Boeing Co (BA.N) said on Friday it is sticking to current production plans for its 747 jumbo jet despite a canceled order that left no net new orders for the plane in 20 months.
Nippon Cargo Airlines Ltd, a unit of Nippon Yusen (9101.T), canceled orders for four 747 freighters on Sept. 1, Boeing said, leaving no net new orders from this year or last. Boeing now has just 25 firm 747 orders, equal to about two years of production, for the $379 million jumbo.
The cancellation will have "no impact on production rates," Boeing spokesman Doug Alder told Reuters.
The slump in sales of very large aircraft has raised questions about how long Boeing and European rival Airbus Group NV (AIR.PA) can keep building double-decker planes, with 2015 a make-or-break year for both.
Airbus' competing A380 has booked no orders since 2014 from commercial airlines and has 148 orders in backlog. Airbus is considering upgrading the 10-year-old plane's engines to stimulate sales.

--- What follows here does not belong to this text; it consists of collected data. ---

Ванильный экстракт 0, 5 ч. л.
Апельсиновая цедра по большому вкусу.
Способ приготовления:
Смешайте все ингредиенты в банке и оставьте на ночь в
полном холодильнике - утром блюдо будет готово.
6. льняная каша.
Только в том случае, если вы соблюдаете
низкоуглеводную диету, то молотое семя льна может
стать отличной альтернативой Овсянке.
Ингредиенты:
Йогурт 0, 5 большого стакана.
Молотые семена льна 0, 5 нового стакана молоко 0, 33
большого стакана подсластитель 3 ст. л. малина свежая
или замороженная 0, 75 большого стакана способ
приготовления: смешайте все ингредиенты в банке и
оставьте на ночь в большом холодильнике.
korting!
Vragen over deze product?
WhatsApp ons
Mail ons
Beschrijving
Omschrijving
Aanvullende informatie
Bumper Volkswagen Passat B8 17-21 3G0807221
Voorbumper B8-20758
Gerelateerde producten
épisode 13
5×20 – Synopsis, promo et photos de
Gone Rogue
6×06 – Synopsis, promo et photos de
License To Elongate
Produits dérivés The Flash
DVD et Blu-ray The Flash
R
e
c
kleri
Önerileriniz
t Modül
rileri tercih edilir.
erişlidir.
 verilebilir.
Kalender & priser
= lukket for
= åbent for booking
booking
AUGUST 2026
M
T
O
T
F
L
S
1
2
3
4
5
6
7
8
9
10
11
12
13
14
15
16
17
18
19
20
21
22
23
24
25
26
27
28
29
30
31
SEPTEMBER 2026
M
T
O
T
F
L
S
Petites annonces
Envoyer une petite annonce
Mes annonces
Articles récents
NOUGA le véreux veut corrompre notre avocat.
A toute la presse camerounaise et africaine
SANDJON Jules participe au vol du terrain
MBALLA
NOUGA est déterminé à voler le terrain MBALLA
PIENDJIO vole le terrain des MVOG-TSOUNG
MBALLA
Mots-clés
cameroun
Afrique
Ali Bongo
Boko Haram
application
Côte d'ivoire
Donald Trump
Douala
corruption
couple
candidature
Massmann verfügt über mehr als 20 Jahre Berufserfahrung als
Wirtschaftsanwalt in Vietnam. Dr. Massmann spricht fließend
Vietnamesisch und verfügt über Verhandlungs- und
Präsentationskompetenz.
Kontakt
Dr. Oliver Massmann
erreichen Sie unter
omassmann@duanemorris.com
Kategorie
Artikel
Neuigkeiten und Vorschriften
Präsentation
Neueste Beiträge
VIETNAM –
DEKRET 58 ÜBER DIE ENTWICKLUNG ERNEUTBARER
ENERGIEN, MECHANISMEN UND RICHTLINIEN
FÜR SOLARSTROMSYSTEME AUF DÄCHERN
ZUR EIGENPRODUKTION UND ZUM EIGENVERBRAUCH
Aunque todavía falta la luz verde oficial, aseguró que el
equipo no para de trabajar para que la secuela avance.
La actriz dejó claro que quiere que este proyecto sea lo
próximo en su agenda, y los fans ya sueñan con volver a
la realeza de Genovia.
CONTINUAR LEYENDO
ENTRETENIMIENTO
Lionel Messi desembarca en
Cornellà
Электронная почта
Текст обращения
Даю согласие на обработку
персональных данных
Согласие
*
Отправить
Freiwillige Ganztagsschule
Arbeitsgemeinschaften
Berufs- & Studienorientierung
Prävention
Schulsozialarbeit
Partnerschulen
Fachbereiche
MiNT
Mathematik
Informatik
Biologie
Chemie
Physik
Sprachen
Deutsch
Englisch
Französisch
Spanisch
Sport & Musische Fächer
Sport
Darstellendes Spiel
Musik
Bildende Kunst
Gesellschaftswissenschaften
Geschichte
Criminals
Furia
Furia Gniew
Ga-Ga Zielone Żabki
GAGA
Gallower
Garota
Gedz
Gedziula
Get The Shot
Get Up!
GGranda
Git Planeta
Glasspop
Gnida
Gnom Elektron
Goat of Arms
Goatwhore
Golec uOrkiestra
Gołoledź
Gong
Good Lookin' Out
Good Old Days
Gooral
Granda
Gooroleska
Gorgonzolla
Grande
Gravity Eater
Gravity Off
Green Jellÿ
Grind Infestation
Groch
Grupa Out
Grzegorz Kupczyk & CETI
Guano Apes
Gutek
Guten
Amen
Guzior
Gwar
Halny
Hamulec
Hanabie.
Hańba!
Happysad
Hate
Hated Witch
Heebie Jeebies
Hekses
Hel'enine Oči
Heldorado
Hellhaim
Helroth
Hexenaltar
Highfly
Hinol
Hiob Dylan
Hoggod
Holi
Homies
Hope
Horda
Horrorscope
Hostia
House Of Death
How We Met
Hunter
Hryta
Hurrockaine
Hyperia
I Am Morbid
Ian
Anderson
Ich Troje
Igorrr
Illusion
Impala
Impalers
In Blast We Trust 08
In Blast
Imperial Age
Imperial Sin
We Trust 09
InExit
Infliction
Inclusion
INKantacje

If the sales slump continues, Boeing could face the prospect of taking an accounting charge of $1 billion or more on the 747-8 program, said Myles Walton, an analyst at Deutsche Bank. It was unclear how long Boeing could go without an order before triggering such an action. "There's a judgment certainly on the part of the company, its auditors and conversations with customers," he said.
Boeing has flagged the charge risk in quarterly filings, and said Friday there was no change regarding that due to Nippon's cancellation.
The 747 does have some sales prospects. Boeing won a commitment in June for 20 747s from Russian cargo airline Volga-Dnepr Group. The U.S. Air Force also agreed to buy an unspecified number of 747s for the Air Force One presidential fleet, which currently has two planes. Neither commitment has been converted to a firm order.
To keep 747 assembly running, Boeing has notched down output and cut costs. Output is due to fall to one plane monthly in March from 1.3. A level below one is considered difficult to sustain.
To some extent, the 747 and A380 are victims of engineering success. Long-range twin-engine planes have largely eclipsed the capabilities of the less-fuel-efficient four-engine 747 and A380. A weak cargo market also has cut 747 freighter sales.
Boeing says at least 143 older freighters will need to be replaced and sees demand for 540 very large aircraft over the next 20 years. Airbus sees a market for 1,551 such planes.